Prosecutors say AGI engaged in a scheme to defraud investors in multiple private funds within AGI’s “Structured Alpha Funds.” The Structured Alpha Funds were among the most profitable groups of funds AGI managed and, at their height, held over $11 billion in assets under management. The Funds employed a complex options trading strategy that sought to provide investors with guaranteed returns, while managing risk. AGI deceived the Funds and their investors by understating the risk to which investors’ assets were exposed, and therefore how the returns they touted were actually generated.

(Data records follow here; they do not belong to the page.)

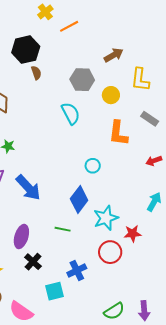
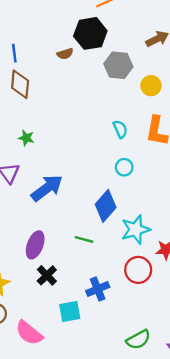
black hexagon: (26, 50) -> (90, 33), moved
brown semicircle: (36, 73) -> (65, 54), turned 88
cyan semicircle: (71, 113) -> (120, 129), moved, size x0.7
blue arrow: (28, 188) -> (47, 188), turned -88

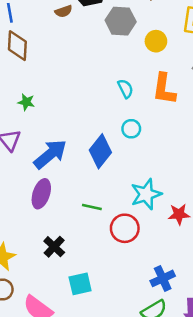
blue diamond: (106, 206) -> (100, 151), moved
purple ellipse: (35, 245) -> (41, 194), moved
red circle: (138, 270) -> (125, 228), moved
blue cross: (98, 289) -> (163, 278), moved

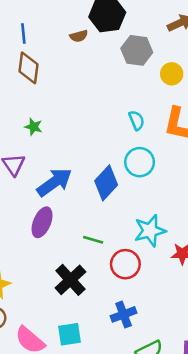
cyan circle: (131, 129) -> (140, 162), size x1.5
black cross: (54, 247) -> (70, 280), moved, size x1.4
blue cross: (163, 278) -> (124, 314), moved
cyan square: (80, 284) -> (69, 334), moved

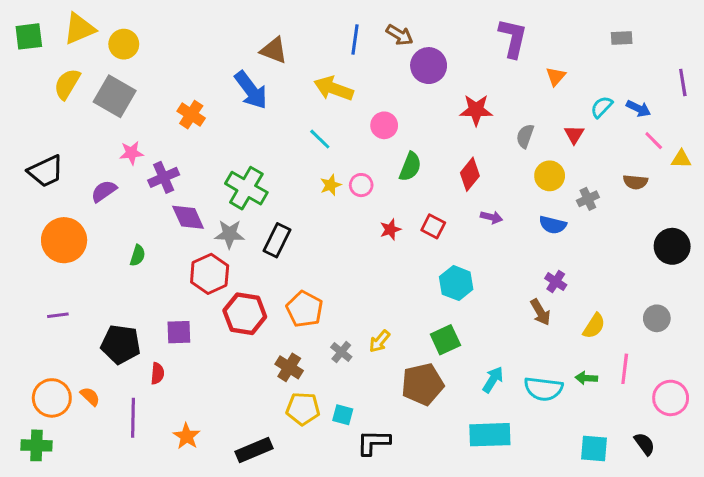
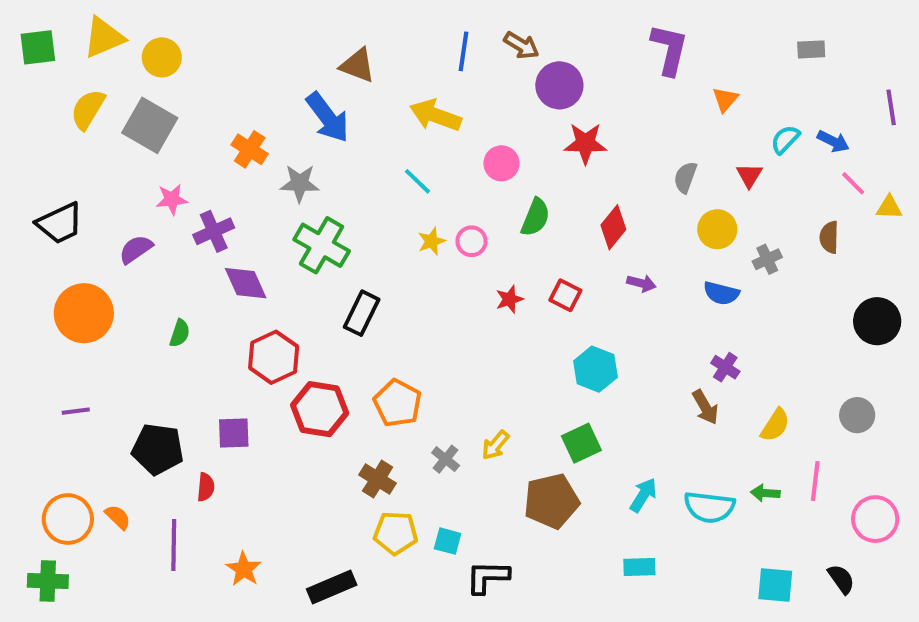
red star: (476, 110) -> (585, 143), moved
brown semicircle: (635, 182) -> (829, 237), turned 85
gray star: (229, 234) -> (300, 183), moved
cyan rectangle: (490, 435) -> (639, 567), size x0.6

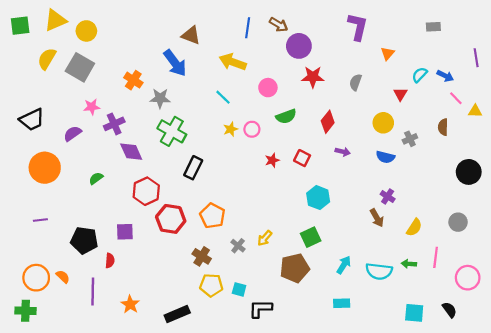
gray semicircle: (685, 177) -> (356, 82), moved
green semicircle: (535, 217) -> (286, 116), turned 48
green semicircle: (180, 333) -> (96, 178), turned -144

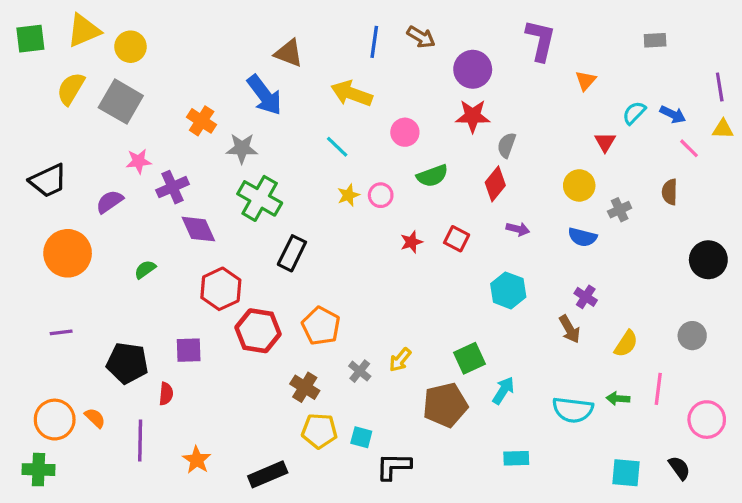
purple circle: (299, 46) -> (473, 69), moved
gray semicircle: (356, 82) -> (507, 145), moved
yellow triangle: (475, 111) -> (723, 129), moved
cyan hexagon: (318, 198) -> (508, 290), moved
cyan arrow: (344, 265) -> (503, 390), moved

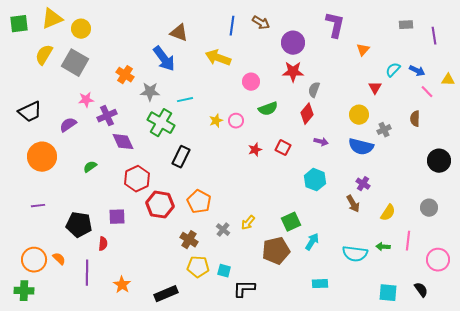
purple line: (720, 87) -> (434, 36), moved
cyan line: (337, 147) -> (185, 100), moved, turned -56
blue semicircle: (582, 237) -> (361, 147), size x1.4

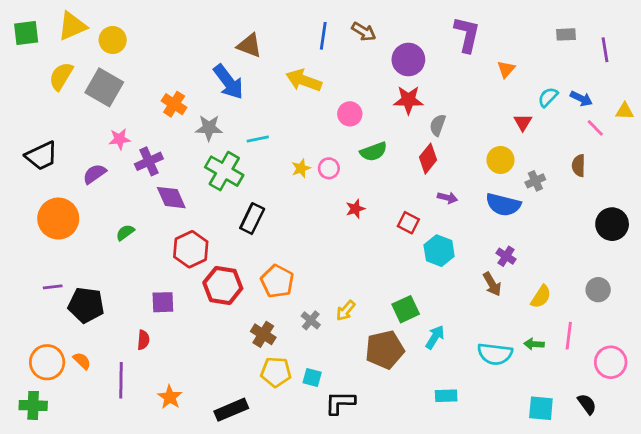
red square: (283, 148) -> (408, 223), moved
black pentagon: (79, 225) -> (86, 305), moved

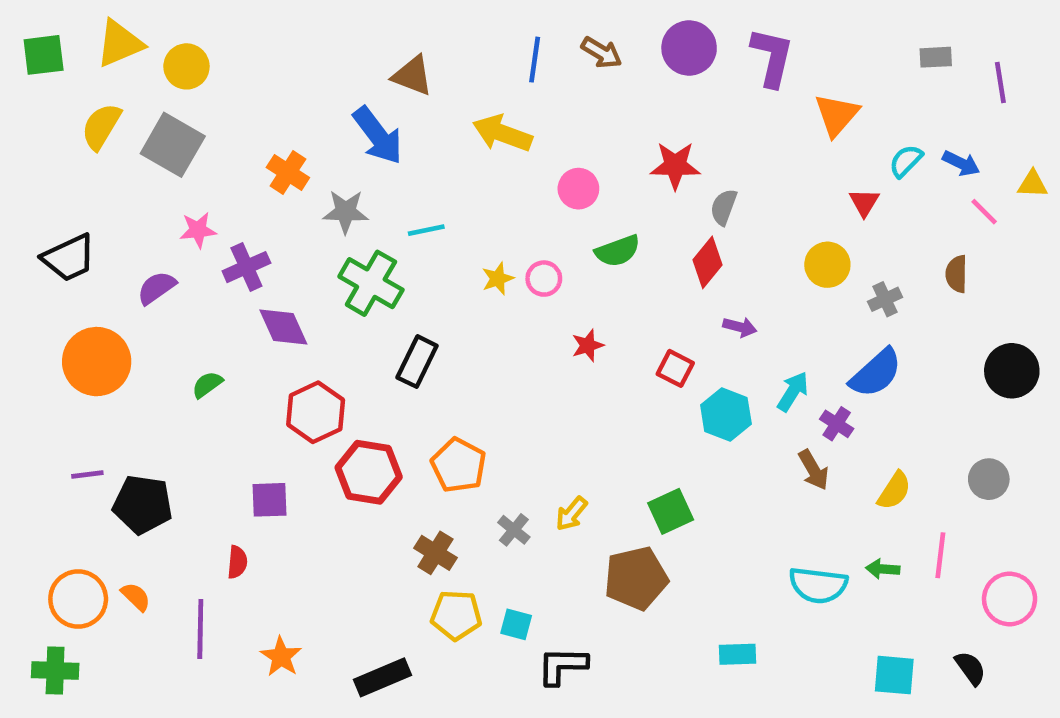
purple circle: (408, 60) -> (689, 48), moved
orange triangle: (506, 69) -> (837, 115), size x1.5
blue semicircle: (503, 205) -> (876, 373), moved, turned -56
cyan arrow: (435, 337) -> (793, 392), moved

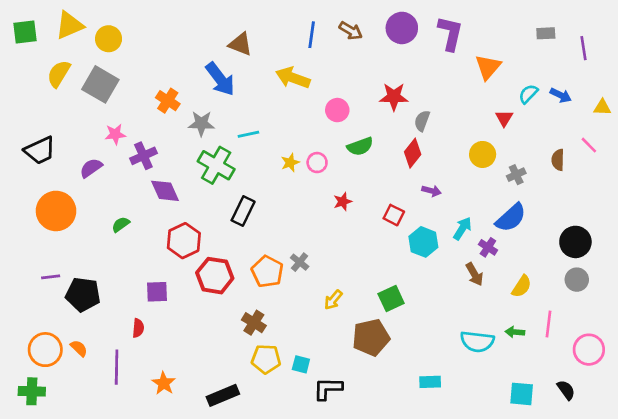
pink line: (984, 212) -> (589, 145), moved
black circle: (1012, 371) -> (575, 242), moved
gray cross: (514, 530) -> (300, 262), moved

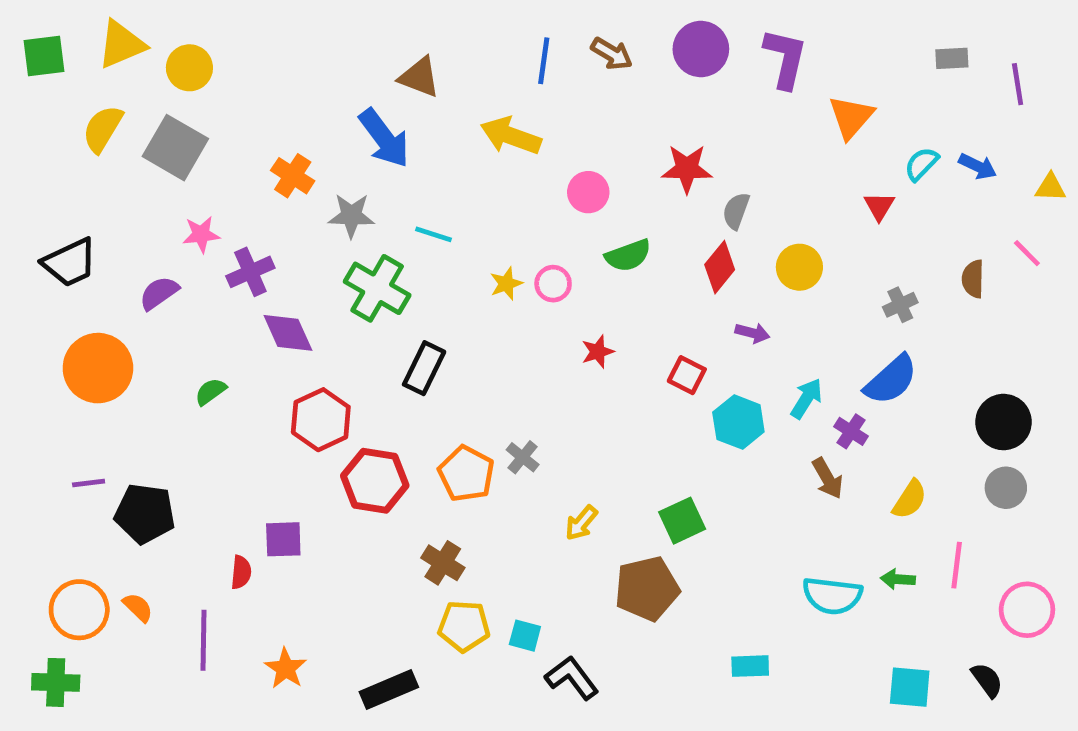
cyan line: (248, 134) -> (433, 234), turned 30
yellow circle: (483, 154) -> (799, 267), moved
purple square: (157, 292) -> (283, 539), moved
black L-shape: (328, 389) -> (572, 678), turned 52

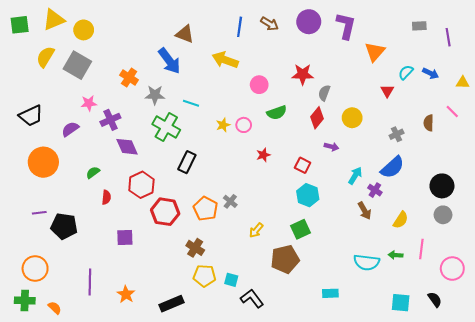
cyan hexagon: (738, 422) -> (308, 195), moved
red semicircle: (241, 572) -> (106, 197), moved
orange semicircle: (138, 607) -> (55, 308), moved

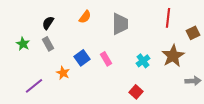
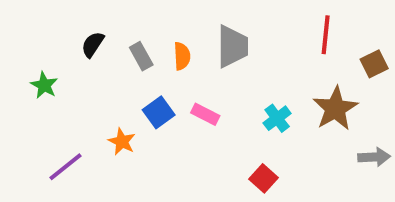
orange semicircle: (85, 17) -> (182, 56), moved, turned -40
gray rectangle: (48, 44) -> (141, 56), moved
pink rectangle: (106, 59) -> (205, 114), turned -32

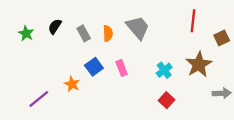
gray trapezoid: (232, 46) -> (138, 28), turned -40
green star: (44, 85) -> (26, 33), moved
pink rectangle: (205, 114) -> (122, 68), turned 42
red square: (263, 178) -> (166, 100), moved

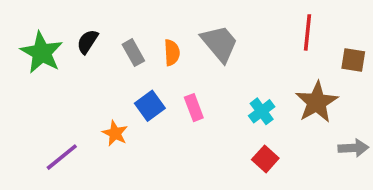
green star: (26, 33) -> (42, 53), size x1.6
brown square: (222, 38) -> (353, 60), turned 35

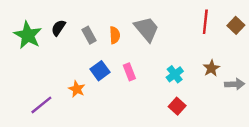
brown square: (353, 60) -> (236, 25), moved, turned 35
brown star: (317, 102) -> (211, 68), size x0.6
gray arrow: (353, 148) -> (235, 84), moved

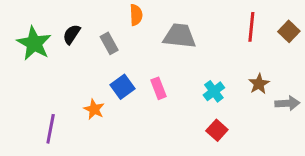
gray trapezoid: (147, 29) -> (179, 36), turned -44
orange semicircle: (115, 35) -> (136, 15), moved
purple line: (41, 105) -> (51, 129), turned -40

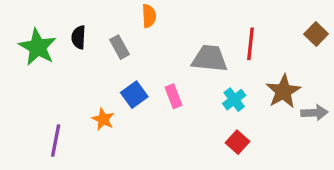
red line: (251, 27) -> (251, 44), moved
black semicircle: (72, 34) -> (79, 37), turned -30
gray trapezoid: (179, 36) -> (210, 59), moved
brown star: (259, 84) -> (283, 91), size x1.5

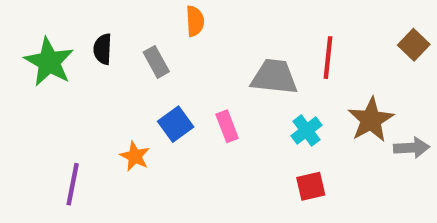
red square: (237, 142) -> (311, 186), turned 35

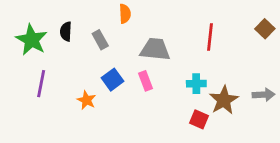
gray trapezoid: (274, 77) -> (155, 49), moved
brown star: (371, 120) -> (224, 100), moved
cyan cross: (306, 131) -> (196, 84), turned 36
purple line: (73, 184) -> (41, 84), moved
red square: (311, 186) -> (199, 119), turned 36

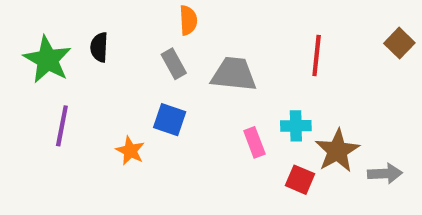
gray rectangle: (100, 40) -> (174, 64), moved
blue square: (113, 80) -> (170, 120), turned -35
pink rectangle: (145, 81) -> (254, 142), moved
gray arrow: (264, 95) -> (385, 173), moved

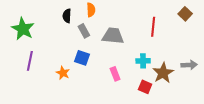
brown square: (399, 43) -> (185, 14), moved
black semicircle: (99, 47) -> (67, 16), moved
pink rectangle: (254, 142) -> (115, 74), moved
gray arrow: (385, 173) -> (189, 65), moved

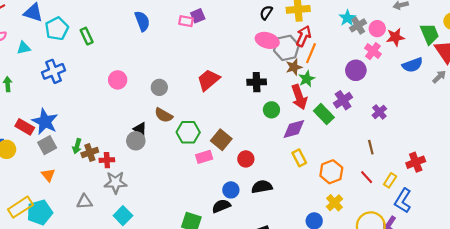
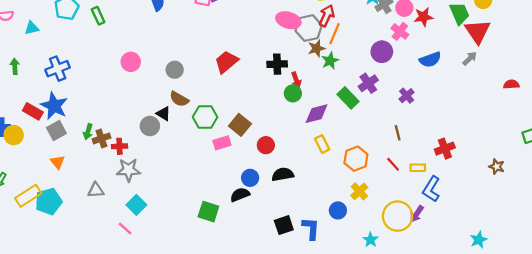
blue semicircle: (412, 65) -> (430, 60), moved
blue cross: (54, 71) -> (58, 69), moved
red arrow: (299, 97) -> (296, 80), moved, size x0.6
black triangle: (140, 129) -> (163, 114), moved
yellow rectangle: (390, 180) -> (418, 168), turned 56

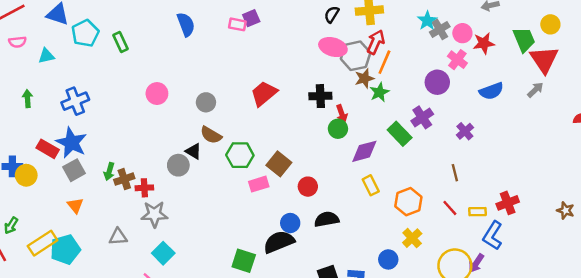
red cross: (445, 149) -> (508, 203), moved
black semicircle: (240, 195) -> (279, 242), size x1.4

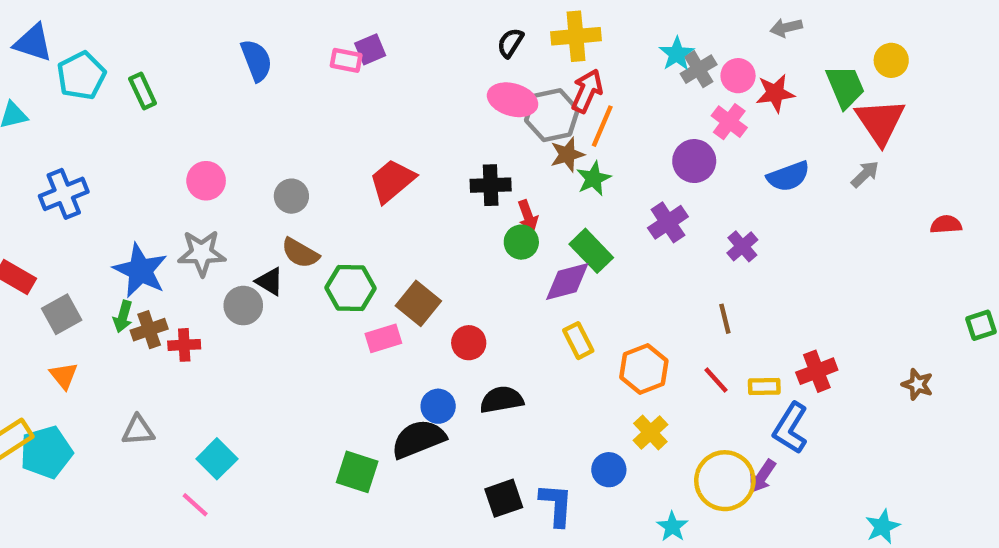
green rectangle: (400, 134) -> (591, 251), moved
blue star: (71, 143) -> (140, 270), moved
gray star: (154, 214) -> (202, 253), moved

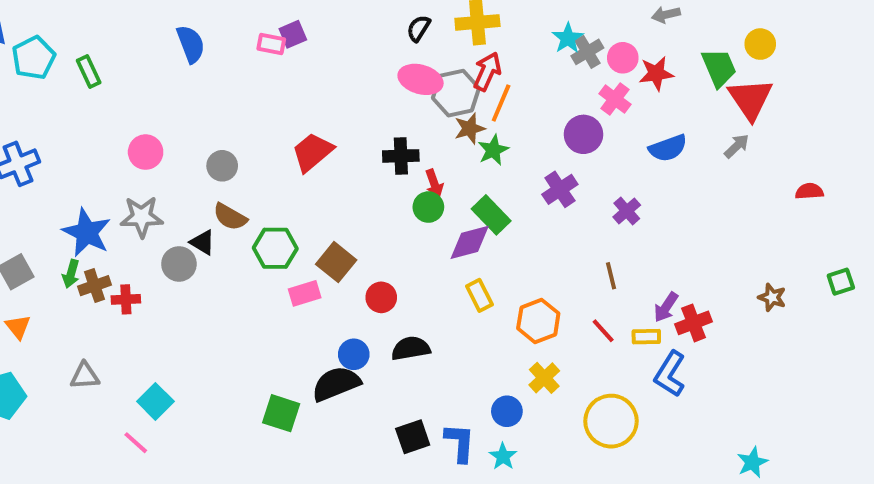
brown star: (918, 384) -> (772, 297), moved
purple arrow: (762, 476) -> (666, 307), moved
cyan star: (672, 527) -> (503, 456), moved

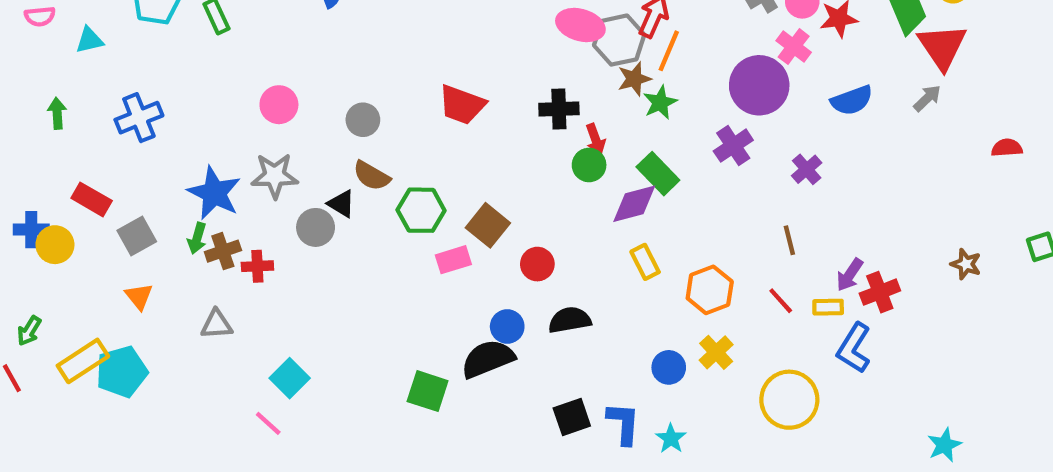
purple circle: (583, 134) -> (759, 85), size x1.4
red trapezoid: (312, 152) -> (462, 105), turned -120
gray triangle: (85, 376) -> (216, 324), moved
blue circle: (507, 411) -> (669, 367), moved

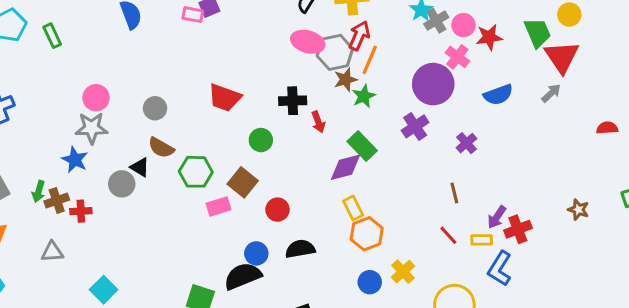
green circle: (589, 165) -> (261, 140), moved
gray star: (275, 176) -> (91, 128), moved
blue star: (214, 193) -> (75, 160), moved, size x0.7
orange hexagon: (710, 290) -> (367, 234), moved

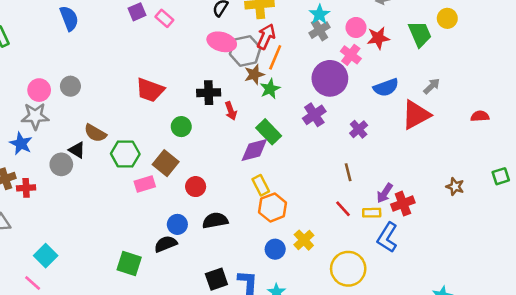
pink rectangle: (193, 15) -> (164, 18), moved, turned 30
gray cross: (436, 21) -> (319, 30), moved
red triangle: (562, 57) -> (416, 115), moved, turned 36
gray circle: (155, 108) -> (70, 86), moved
black semicircle: (243, 276) -> (166, 244), size x0.7

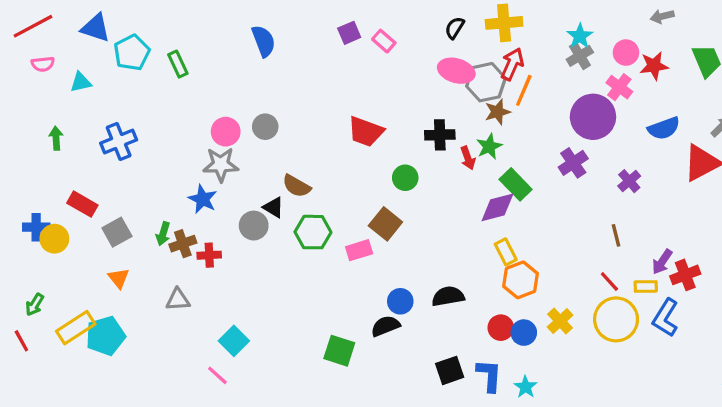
green star: (270, 89) -> (489, 146), moved
green hexagon: (125, 154) -> (313, 232), moved
red circle: (196, 187) -> (501, 328), moved
yellow circle: (348, 269) -> (616, 319), moved

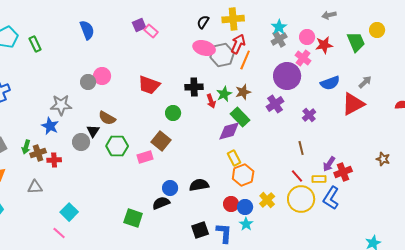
pink rectangle: (384, 41) -> (151, 31), moved
brown star: (497, 112) -> (243, 92), moved
pink circle: (226, 132) -> (102, 76), moved
black triangle: (273, 207) -> (93, 131), turned 32
cyan star: (525, 387) -> (246, 224), moved

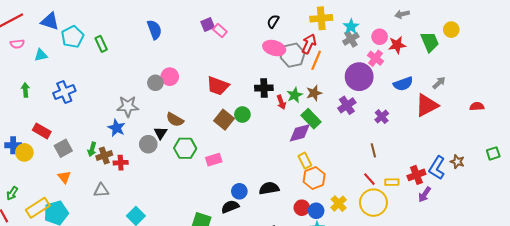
yellow cross: (233, 19) -> (321, 18), moved
brown square: (161, 141) -> (224, 120), moved
purple arrow: (329, 164) -> (425, 194), moved
blue L-shape: (331, 198) -> (437, 168), moved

In particular, in order to generate the Funds’ positive returns and attract and retain capital, prosecutors say AGI fraudulently misled investors regarding the risk taken on by the funds. Among other things, AGI misrepresented the hedging and other risk-mitigation strategies that were undertaken to protect investor funds. Investors also received documents altered to hide the riskiness of the Funds’ investments. Instead of managing the Funds as promised to investors, AGI deployed an investment strategy that prioritized returns over risk management in ways that were fundamentally inconsistent with representations made to investors. As a result of this scheme to defraud, investors’ funds were exposed to higher risk than promised, and investors were deprived of information about the true risks to which their investments were exposed.

After the market dislocations following the onset of the COVID-19 pandemic in March 2020, the Funds lost in excess of $8 billion in market value and $3 billion in principal, faced margin calls and redemption requests, and ultimately were shut down. More than 100 investors were victims of this scheme, including, among others, pension funds for teachers, religious organizations, bus drivers, engineers, and other individuals, universities, and charitable organizations.

U.S. Attorney Damian Williams said: “Telling the truth to investors is the core duty of an investment adviser. AGI violated that central tenet and deceived investors by materially understating the risk to which their assets were exposed.”

In the wake of the criminal case, Allianz moved about $120 billion of investor assets to Voya Financial in exchange for a 24% stake in Voya’s asset management business.